Amazon Product Image

Posted on by admin

Julian McAuley, UCSD

Follow the technical Amazon image requirements. When setting up new product pages or updating. How To Download Image From Amazon Amazon Image Downloader-Subscribe: https://www.youtube.co.

Description

This dataset contains product reviews and metadata from Amazon, including 143.7 million reviews spanning May 1996 - July 2014.
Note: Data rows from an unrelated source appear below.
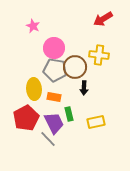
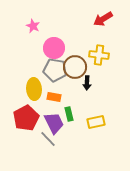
black arrow: moved 3 px right, 5 px up
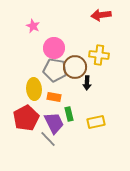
red arrow: moved 2 px left, 4 px up; rotated 24 degrees clockwise
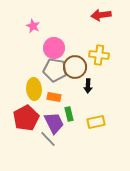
black arrow: moved 1 px right, 3 px down
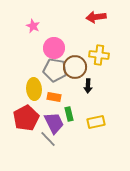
red arrow: moved 5 px left, 2 px down
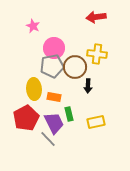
yellow cross: moved 2 px left, 1 px up
gray pentagon: moved 3 px left, 4 px up; rotated 20 degrees counterclockwise
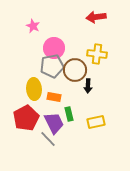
brown circle: moved 3 px down
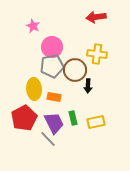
pink circle: moved 2 px left, 1 px up
green rectangle: moved 4 px right, 4 px down
red pentagon: moved 2 px left
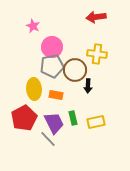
orange rectangle: moved 2 px right, 2 px up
This dataset includes reviews (ratings, text, helpfulness votes), product metadata (descriptions, category information, price, brand, and image features), and links (also viewed/also bought graphs).

Files

Complete review data

Please see the per-category files below, and only download these (large!) files if you absolutely need them:

raw review data (20gb) - all 143.7 million reviews

The above file contains some duplicate reviews, mainly due to near-identical products whose reviews Amazon merges, e.g. VHS and DVD versions of the same movie. These duplicates have been removed in the two files below:

user review data (18gb) - duplicate items removed (83.31 million reviews), sorted by user

product review data (19gb) - duplicate items removed, sorted by product

Finally, the following file removes duplicates more aggressively, removing duplicates even if they are written by different users. This accounts for users with multiple accounts or plagiarized reviews. Such duplicates account for less than 1 percent of reviews, though this dataset is probably preferable for sentiment analysis type tasks.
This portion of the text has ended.